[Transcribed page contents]
_ _ _ _ _ _ _
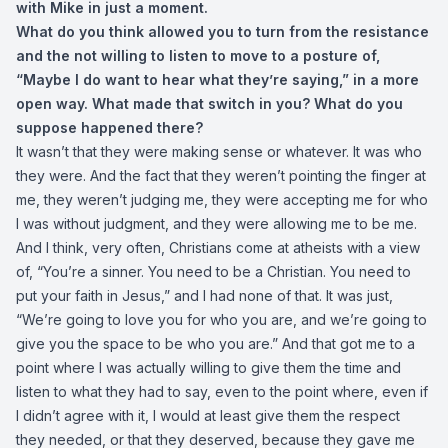
with Mike in just a moment.
What do you think allowed you to turn from the resistance
and the not willing to listen to move to a posture of,
“Maybe I do want to hear what they’re saying,” in a more
open way. What made that switch in you? What do you
suppose happened there?
It wasn’t that they were making sense or whatever. It was who
they were. And the fact that they weren’t pointing the finger at
me, they weren’t judging me, they were accepting me for who
I was without judgment, and they were allowing me to be me.
And I think, very often, Christians come at atheists with a view
of, “You’re a sinner. You need to be a Christian. You need to
put your faith in Jesus,” and I had none of that. It was just,
“We’re going to love you for who you are, and we’re going to
give you the space to be who you are.” And that got me to a
point where I was actually willing to give them the time and
listen to what they had to say, even to the point where, even if
I didn’t agree with it, I would at least give them the respect
they needed, or that they deserved, because they gave me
_ _ _ _ _ _ _
AIM OF THE TASK
What lines in the data include the string "willing"? Copy each one.

EXERCISE RESULT
and the not willing to listen to move to a posture of,
point where I was actually willing to give them the time and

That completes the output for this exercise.